Thursday, March 24, 2005

“Why weren’t we told?”

From a Commentary article on the unprecedented Harvard faculty vote of no confidence in the Harvard President (described earlier here in Professors Dis President ).
Indeed, many things have happened since the advent of women’s “liberation” to complicate its peculiar idea of progress, and one of those things is that the ideological drive for equality has outstripped many women’s enthusiasm for the project. As the columnist David Brooks has reminded us, the fraction of women over the age of forty and without children has nearly doubled over the past quarter-century, to about a fifth of the cohort. According to the Gallup poll, 70 percent of these women now regret that they are childless.

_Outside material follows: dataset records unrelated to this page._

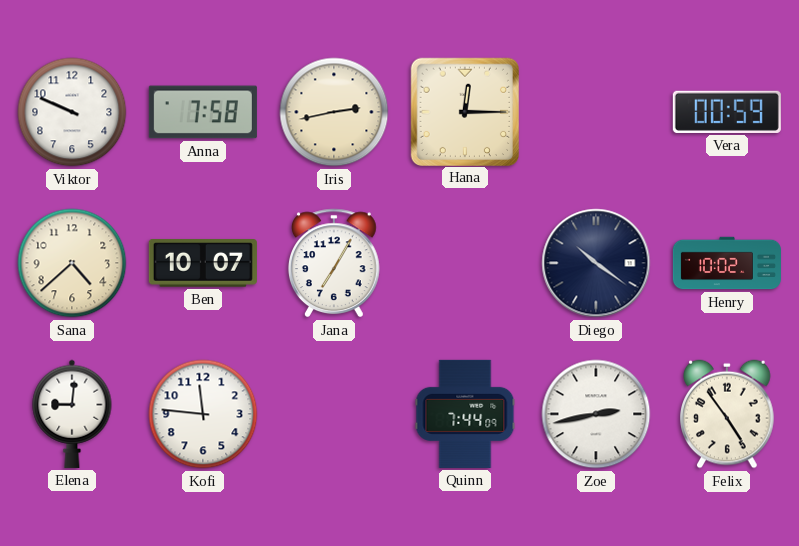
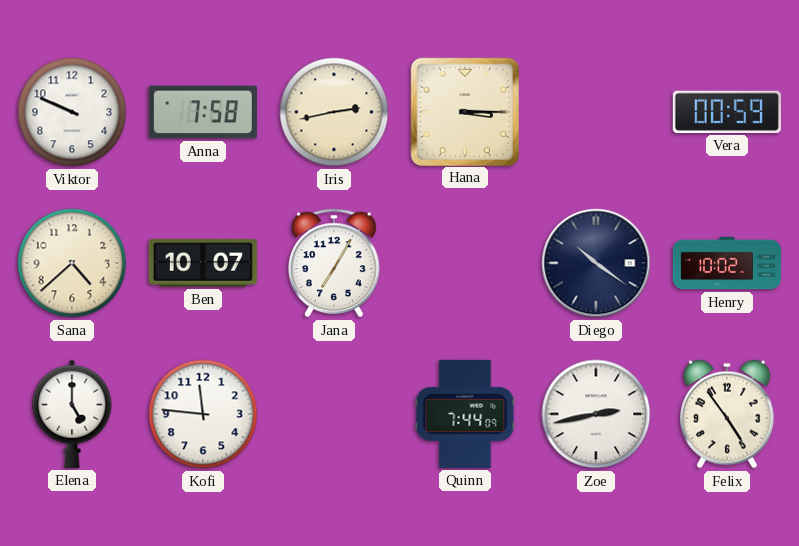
Hana: 12:15 -> 3:15
Elena: 9:01 -> 5:00
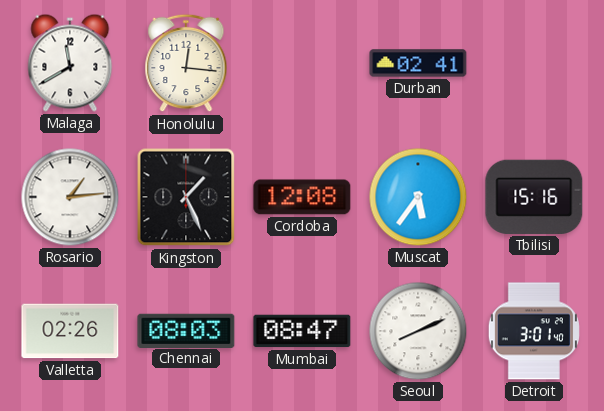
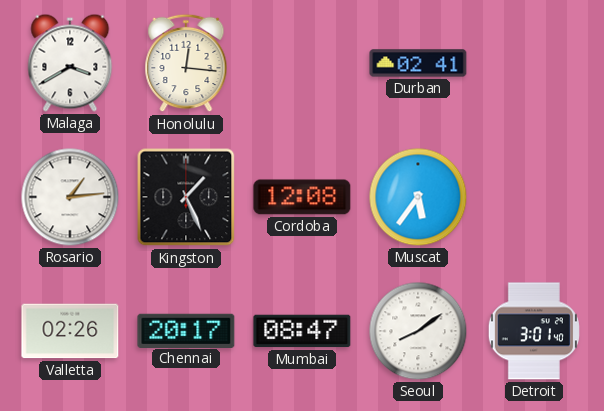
Malaga: 11:40 -> 3:40
Tbilisi: 15:16 -> none
Chennai: 08:03 -> 20:17
Seoul: 8:11 -> 8:09
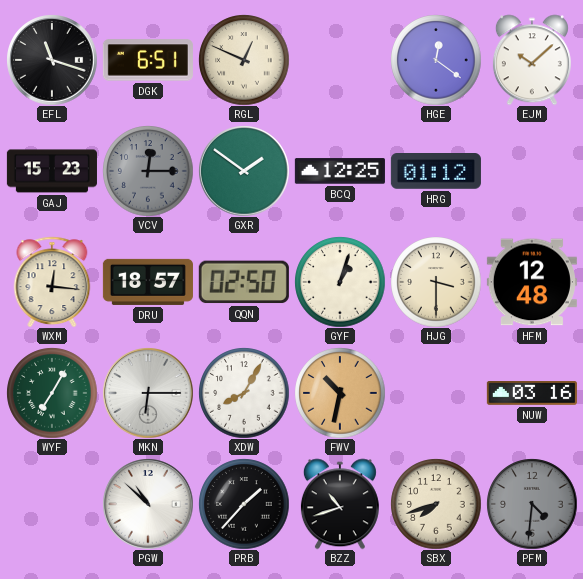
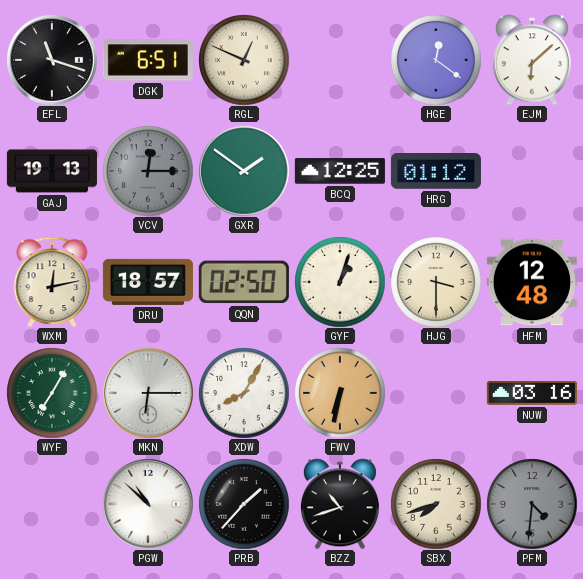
EJM: 10:08 -> 6:08
GAJ: 15:23 -> 19:13
WXM: 12:16 -> 12:13
FWV: 10:32 -> 6:32
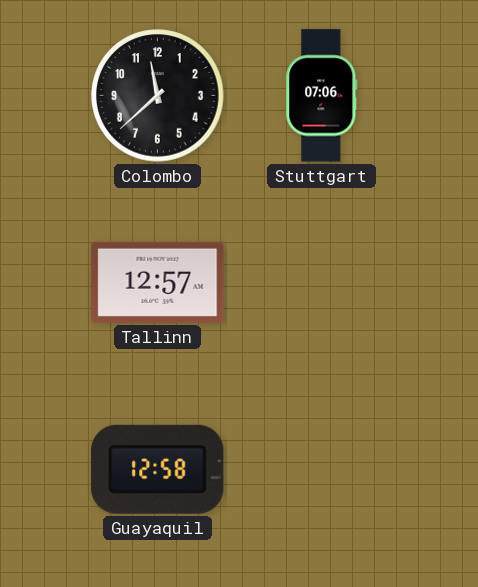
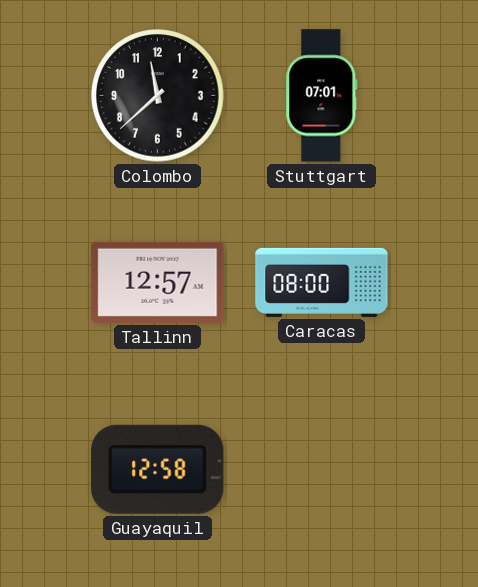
Stuttgart: 07:06 -> 07:01
Caracas: none -> 08:00
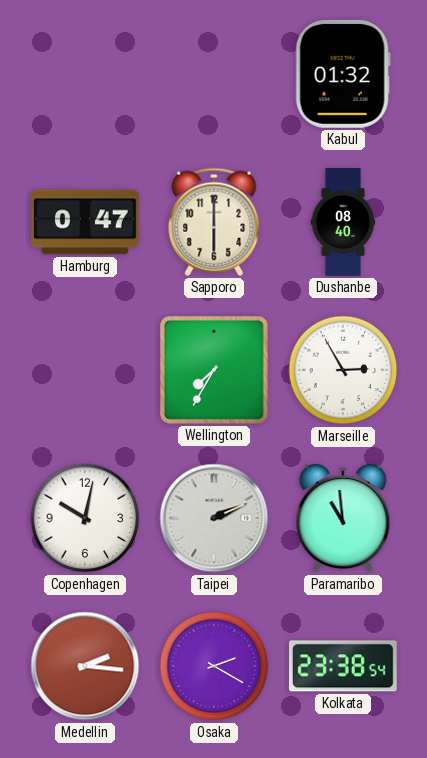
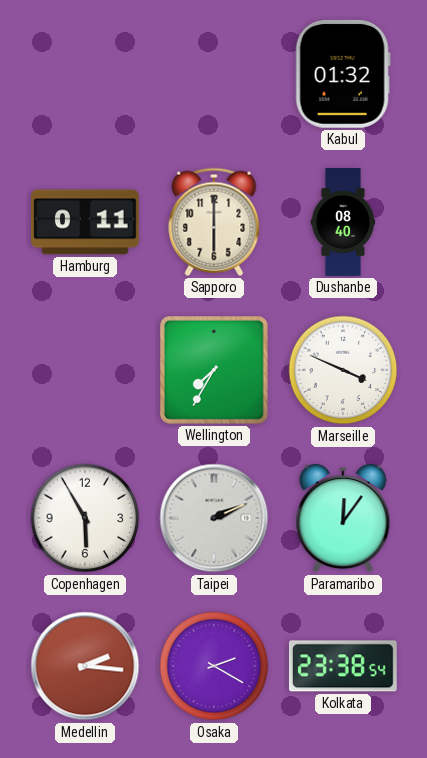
Hamburg: 0:47 -> 0:11
Marseille: 2:55 -> 3:49
Copenhagen: 10:02 -> 5:55
Paramaribo: 10:59 -> 12:06
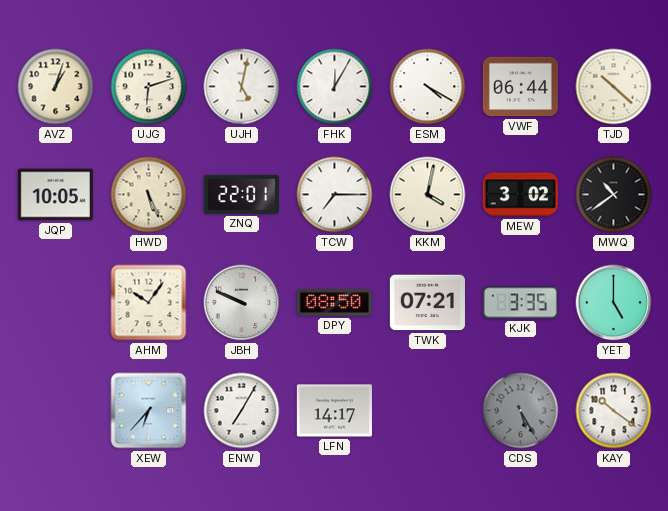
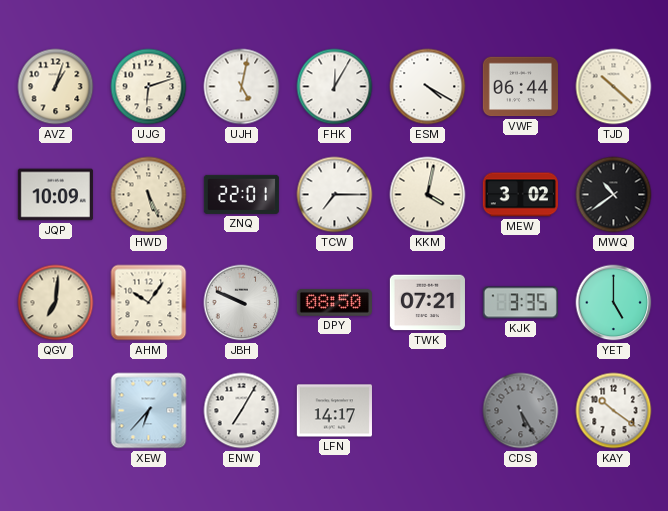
JQP: 10:05 -> 10:09
QGV: none -> 7:01
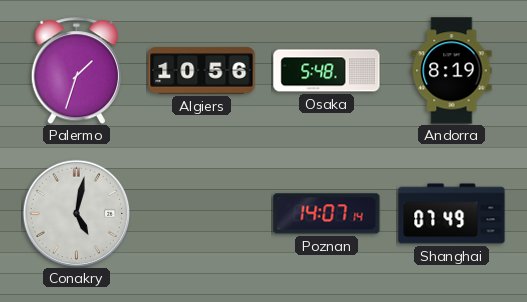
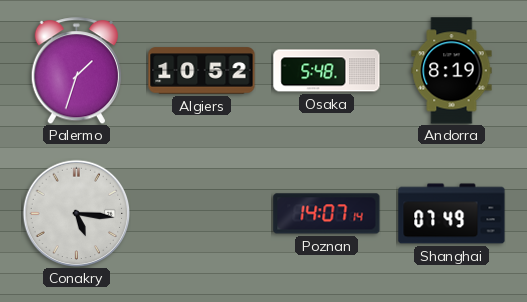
Algiers: 10:56 -> 10:52
Conakry: 5:02 -> 5:16
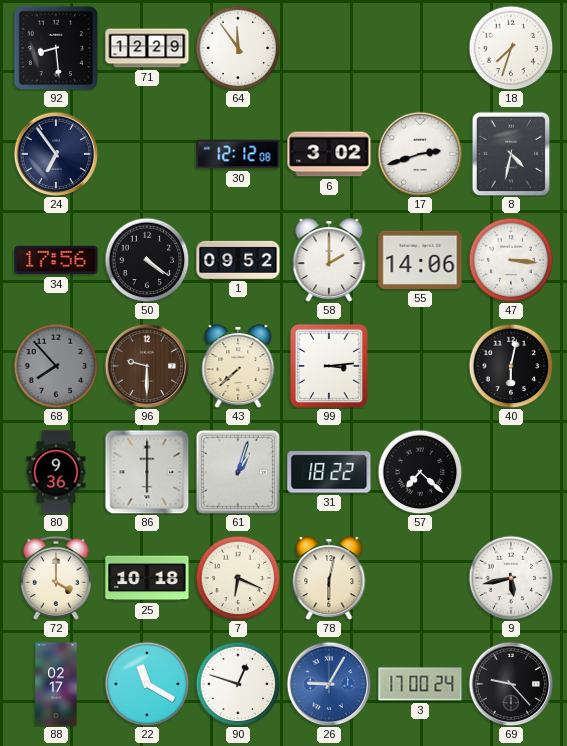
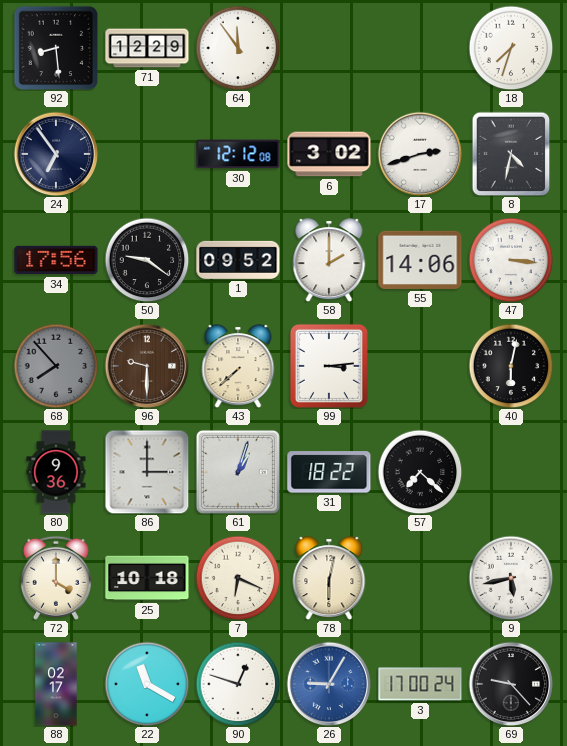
50: 4:21 -> 9:21
86: 6:00 -> 3:00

As it happens, a friend of mine who is a member of this same group recently attended her 25th reunion at one of the “seven sister” colleges. She told me she went with misgivings, since she had dropped out of the work force to raise four children. Though she is exceptionally clever, and her volunteer work exceeds in creativity what most of us do professionally, she was afraid she would feel outperformed by her old schoolmates, the majority of whom had become successful professionals. But instead of flaunting their achievements, many of these classmates resentfully took the occasion of their reunion to rail at the school’s administration and faculty for not having encouraged them to aim for husbands and families while they still could. “Why weren’t we told?” My friend was stirred by their misery, but struck by the futility of their complaint. One can sooner recapture the lost snows of yesteryear than the chance to bear and raise children.
Let us ask the One who turns the hearts of kings like rivers of water to turn the hearts of those in authority over today’s young that they might better inform them of the realities of our natural life.